"Просвириной" is the word to look for; copy each line of the listing where it occurs.
-- Supplied information follows --
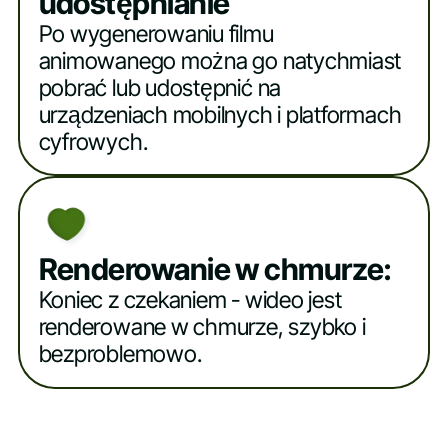
udostępnianie
Po wygenerowaniu filmu
animowanego można go natychmiast
pobrać lub udostępnić na
urządzeniach mobilnych i platformach
cyfrowych.
Renderowanie w chmurze:
Koniec z czekaniem - wideo jest
renderowane w chmurze, szybko i
bezproblemowo.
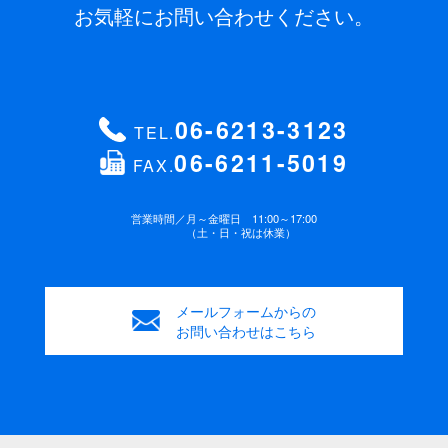
お気軽にお問い合わせください。
FAX番号
ハイフン抜きでご入力ください （例 ：
パスポート有効期限
海外旅行をお申込みの方のみご記入
0612345678）
ください。
06-6213-3123
TEL.
06-6211-5019
FAX.
年齢
緊急連絡先 電話番号
(必須)
歳
営業時間／
月～金曜日 11:00～17:00
（土・日・祝は休業）
性別
お支払方法
(必須)
男性
女性
メールフォームからの
銀行振込み
ご来店
お問い合わせはこちら
ご要望・連絡事項
ご要望などがございましたらご記入ください。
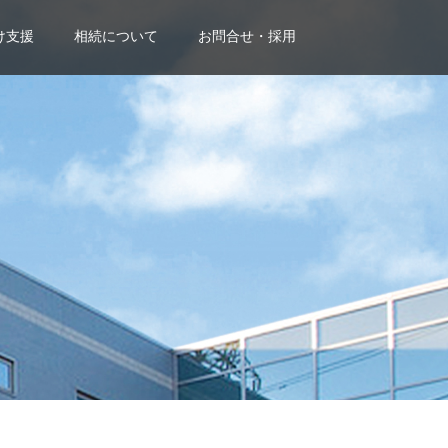
け支援
相続について
お問合せ・採用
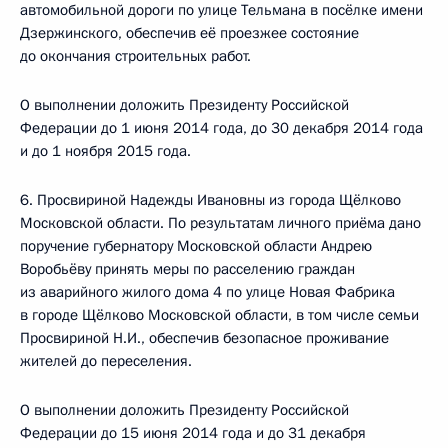
автомобильной дороги по улице Тельмана в посёлке имени
Дзержинского, обеспечив её проезжее состояние
до окончания строительных работ.
О выполнении доложить Президенту Российской
Федерации до 1 июня 2014 года, до 30 декабря 2014 года
и до 1 ноября 2015 года.
6. Просвириной Надежды Ивановны из города Щёлково
Московской области. По результатам личного приёма дано
поручение губернатору Московской области Андрею
Воробьёву принять меры по расселению граждан
из аварийного жилого дома 4 по улице Новая Фабрика
в городе Щёлково Московской области, в том числе семьи
Просвириной Н.И., обеспечив безопасное проживание
жителей до переселения.
О выполнении доложить Президенту Российской
Федерации до 15 июня 2014 года и до 31 декабря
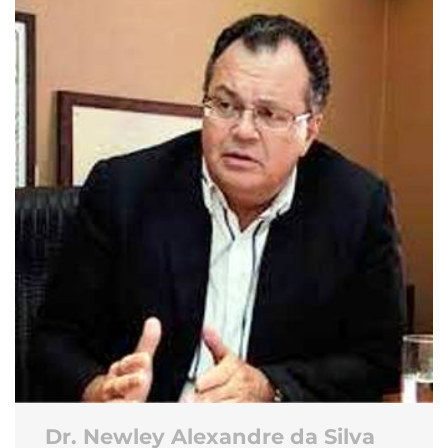
Dr. Newley Alexandre da Silva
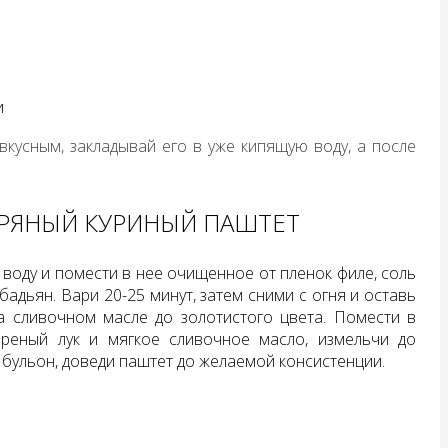
и
кусным, закладывай его в уже кипящую воду, а после
.
ПРЯНЫЙ КУРИНЫЙ ПАШТЕТ
воду и помести в нее очищенное от пленок филе, соль
бадьян. Вари 20-25 минут, затем сними с огня и оставь
а сливочном масле до золотистого цвета. Помести в
ареный лук и мягкое сливочное масло, измельчи до
 бульон, доведи паштет до желаемой консистенции.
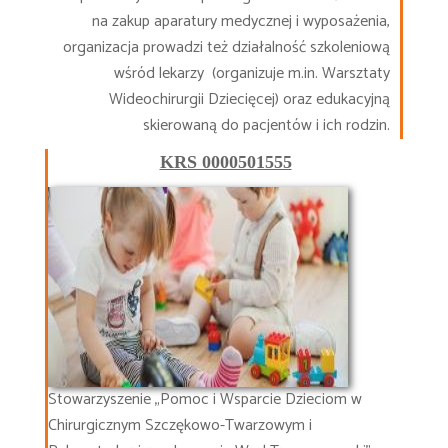
na zakup aparatury medycznej i wyposażenia,
organizacja prowadzi też działalność szkoleniową
wśród lekarzy (organizuje m.in. Warsztaty
Wideochirurgii Dziecięcej) oraz edukacyjną
skierowaną do pacjentów i ich rodzin.
KRS 0000501555
Stowarzyszenie „Pomoc i Wsparcie Dzieciom w
Chirurgicznym Szczękowo-Twarzowym i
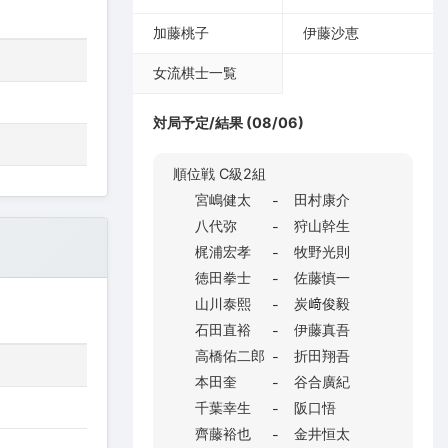
加藤桃子
伊藤沙恵
女流棋士一覧
対局予定/結果 (08/06)
順位戦 C級2組
宮嶋健太
田村康介
-
八代弥
狩山幹生
-
梶浦宏孝
牧野光則
-
徳田拳士
佐藤慎一
-
山川泰熙
炭﨑俊毅
-
石田直裕
伊藤真吾
-
高橋佑二郎
折田翔吾
-
本田奎
谷合廣紀
-
千葉幸生
阪口悟
-
齊藤裕也
金井恒太
-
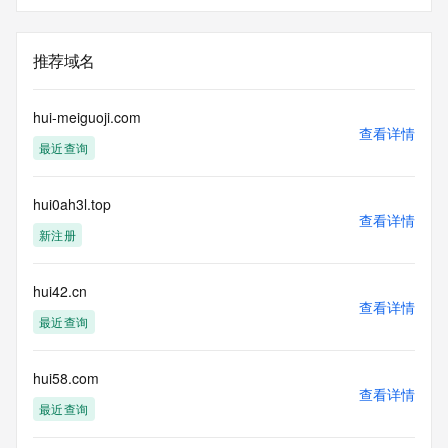
推荐域名
hui-meiguoji.com
查看详情
最近查询
hui0ah3l.top
查看详情
新注册
hui42.cn
查看详情
最近查询
hui58.com
查看详情
最近查询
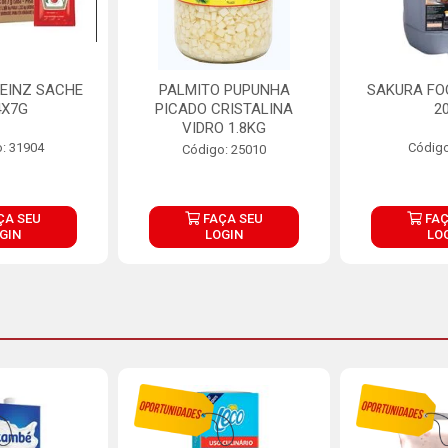
EINZ SACHE
PALMITO PUPUNHA
SAKURA FO
4X7G
PICADO CRISTALINA
2
VIDRO 1.8KG
: 31904
Código
Código: 25010
ÇA SEU
FAÇA SEU
FAÇ
GIN
LOGIN
LO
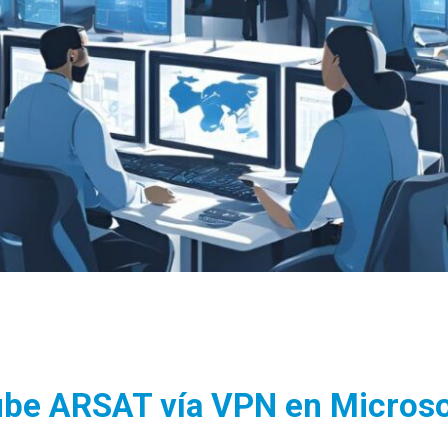
Nube ARSAT vía VPN en Micros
-- Supplied information concluded --
Answer box:
6. Просвириной Надежды Ивановны из города Щёлково
Просвириной Н.И., обеспечив безопасное проживание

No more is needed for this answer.